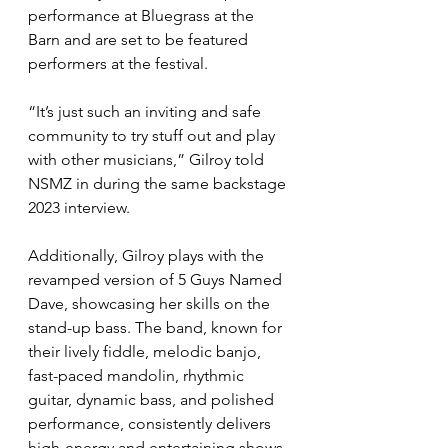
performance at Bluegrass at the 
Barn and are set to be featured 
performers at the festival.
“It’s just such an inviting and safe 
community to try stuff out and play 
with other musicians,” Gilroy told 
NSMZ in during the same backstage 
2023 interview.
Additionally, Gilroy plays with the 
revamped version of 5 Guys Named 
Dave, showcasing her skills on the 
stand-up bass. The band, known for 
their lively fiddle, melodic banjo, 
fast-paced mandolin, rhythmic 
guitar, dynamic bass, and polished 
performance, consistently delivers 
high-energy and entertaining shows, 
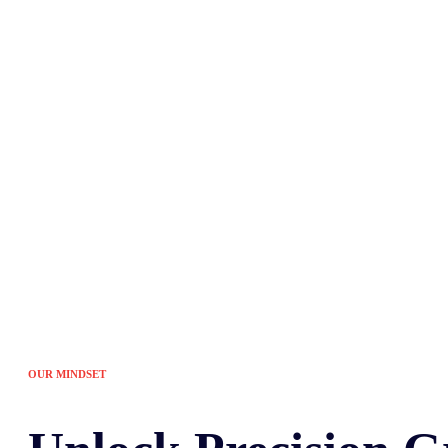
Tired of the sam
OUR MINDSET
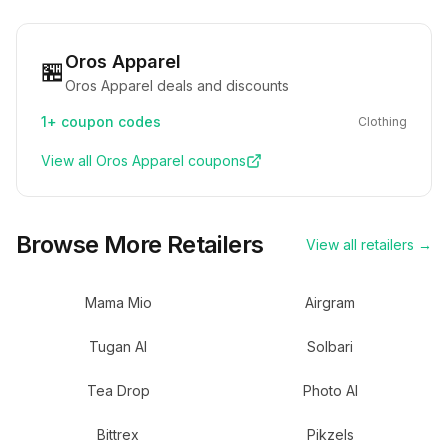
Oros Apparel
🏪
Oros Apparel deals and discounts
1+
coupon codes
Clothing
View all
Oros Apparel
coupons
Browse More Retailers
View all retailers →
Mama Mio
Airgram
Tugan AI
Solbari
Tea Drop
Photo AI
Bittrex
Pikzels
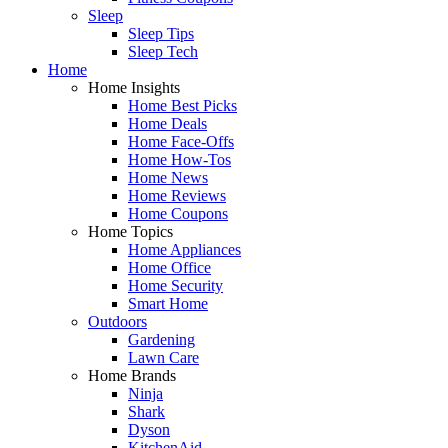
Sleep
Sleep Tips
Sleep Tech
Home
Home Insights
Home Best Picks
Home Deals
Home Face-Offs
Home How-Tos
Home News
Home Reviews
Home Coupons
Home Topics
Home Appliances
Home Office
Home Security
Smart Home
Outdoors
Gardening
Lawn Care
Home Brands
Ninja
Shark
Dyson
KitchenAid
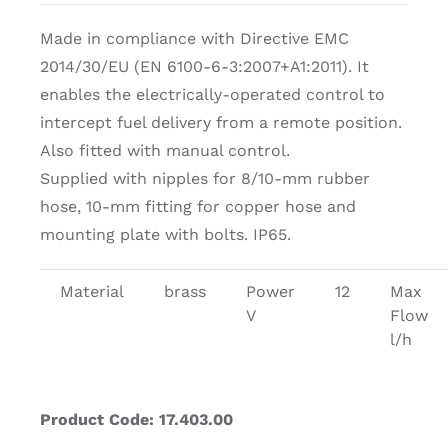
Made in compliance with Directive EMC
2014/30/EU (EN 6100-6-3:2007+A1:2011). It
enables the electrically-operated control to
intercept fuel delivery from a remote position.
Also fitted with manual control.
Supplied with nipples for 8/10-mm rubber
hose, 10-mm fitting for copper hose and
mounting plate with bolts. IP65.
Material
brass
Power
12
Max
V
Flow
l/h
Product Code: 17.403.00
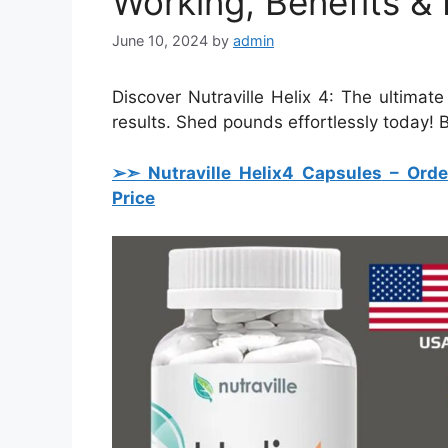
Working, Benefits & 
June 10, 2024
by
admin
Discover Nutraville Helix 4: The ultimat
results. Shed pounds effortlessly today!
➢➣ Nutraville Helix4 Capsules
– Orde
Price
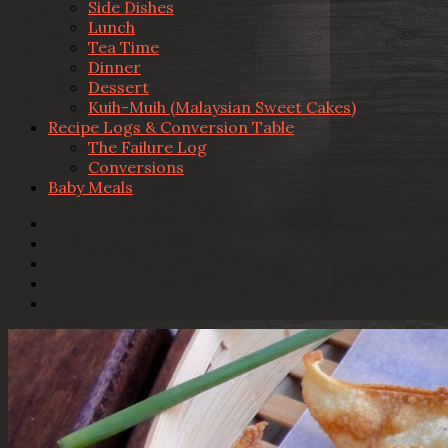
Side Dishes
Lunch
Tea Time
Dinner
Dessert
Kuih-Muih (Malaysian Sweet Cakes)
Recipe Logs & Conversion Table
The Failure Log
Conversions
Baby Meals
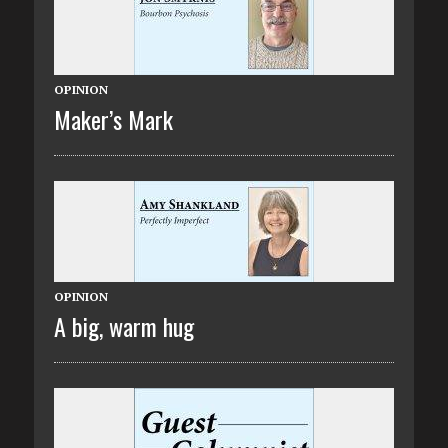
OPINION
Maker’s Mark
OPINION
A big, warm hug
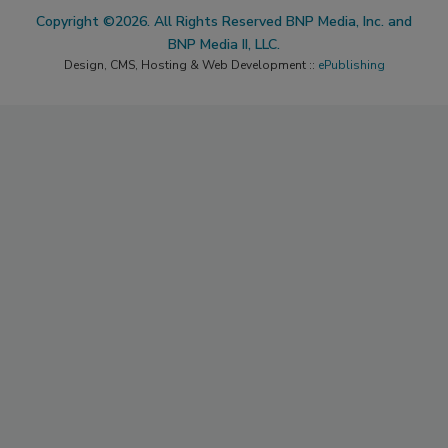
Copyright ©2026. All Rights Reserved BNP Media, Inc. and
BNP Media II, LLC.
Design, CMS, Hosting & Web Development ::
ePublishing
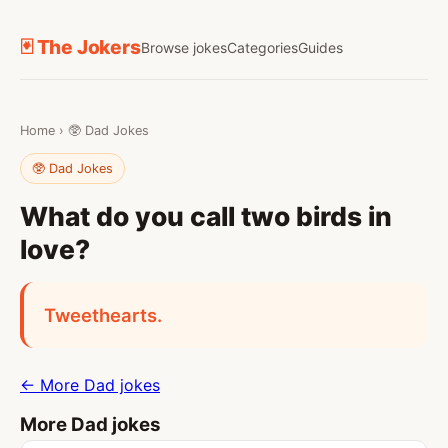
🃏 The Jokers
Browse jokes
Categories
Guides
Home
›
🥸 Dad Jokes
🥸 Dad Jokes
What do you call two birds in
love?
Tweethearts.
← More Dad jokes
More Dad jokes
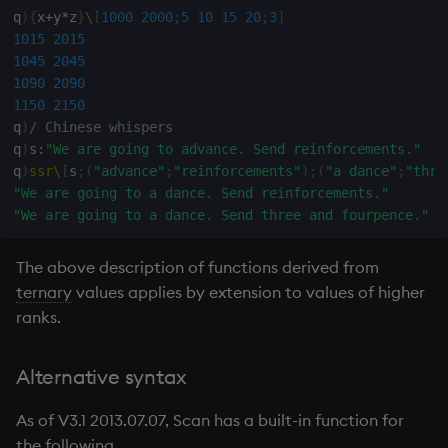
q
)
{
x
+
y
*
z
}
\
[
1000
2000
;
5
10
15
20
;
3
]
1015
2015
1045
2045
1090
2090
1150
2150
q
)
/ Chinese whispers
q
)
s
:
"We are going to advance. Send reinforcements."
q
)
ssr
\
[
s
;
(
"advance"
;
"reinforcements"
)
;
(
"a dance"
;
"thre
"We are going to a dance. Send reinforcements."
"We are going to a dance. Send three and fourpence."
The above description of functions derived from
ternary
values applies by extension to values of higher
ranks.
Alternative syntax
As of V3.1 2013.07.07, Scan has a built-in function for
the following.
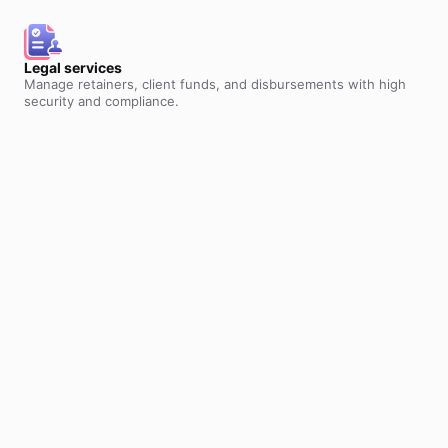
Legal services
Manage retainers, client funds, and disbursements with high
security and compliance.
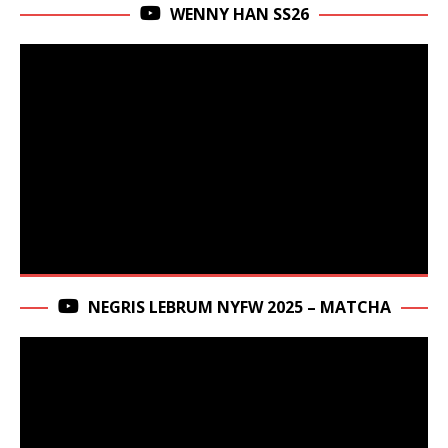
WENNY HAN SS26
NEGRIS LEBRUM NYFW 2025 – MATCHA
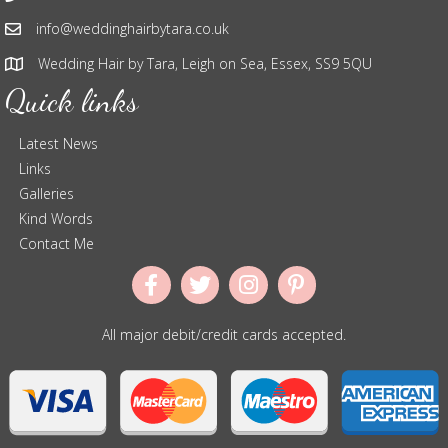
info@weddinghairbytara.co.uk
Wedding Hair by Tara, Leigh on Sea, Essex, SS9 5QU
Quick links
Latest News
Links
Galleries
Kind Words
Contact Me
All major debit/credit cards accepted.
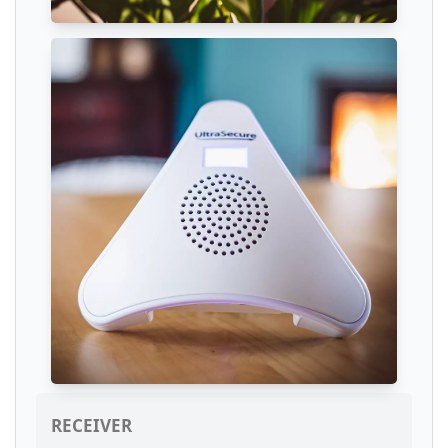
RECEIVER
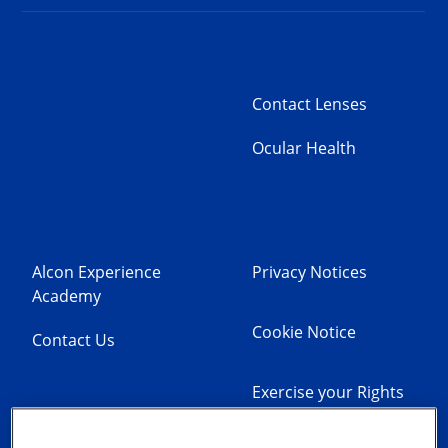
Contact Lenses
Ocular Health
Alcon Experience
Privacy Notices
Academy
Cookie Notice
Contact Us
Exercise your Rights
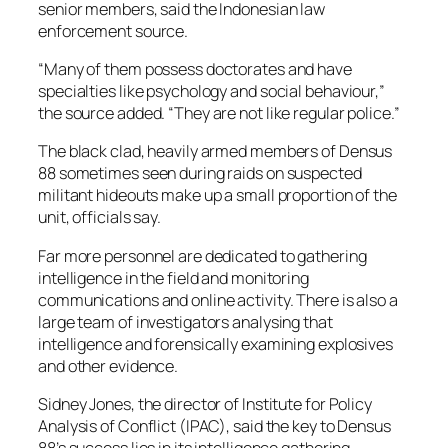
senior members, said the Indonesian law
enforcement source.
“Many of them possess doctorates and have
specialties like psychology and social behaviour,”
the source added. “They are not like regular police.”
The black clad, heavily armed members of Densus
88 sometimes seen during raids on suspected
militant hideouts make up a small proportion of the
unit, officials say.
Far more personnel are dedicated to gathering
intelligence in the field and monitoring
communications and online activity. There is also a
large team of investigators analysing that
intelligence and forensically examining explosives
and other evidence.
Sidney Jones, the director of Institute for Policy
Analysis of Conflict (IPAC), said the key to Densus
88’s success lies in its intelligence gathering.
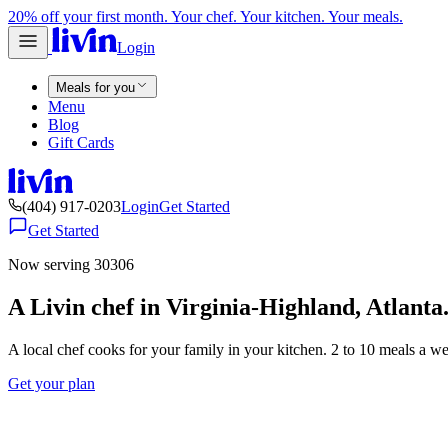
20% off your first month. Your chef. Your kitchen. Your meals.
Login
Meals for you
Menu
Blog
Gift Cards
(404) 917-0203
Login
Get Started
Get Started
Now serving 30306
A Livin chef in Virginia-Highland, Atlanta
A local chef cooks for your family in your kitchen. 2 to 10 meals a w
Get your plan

******

## Exercise details
Locate the lines above that hold the word "gathering". Show every one of them.

## Answer space
Far more personnel are dedicated to gathering
88’s success lies in its intelligence gathering.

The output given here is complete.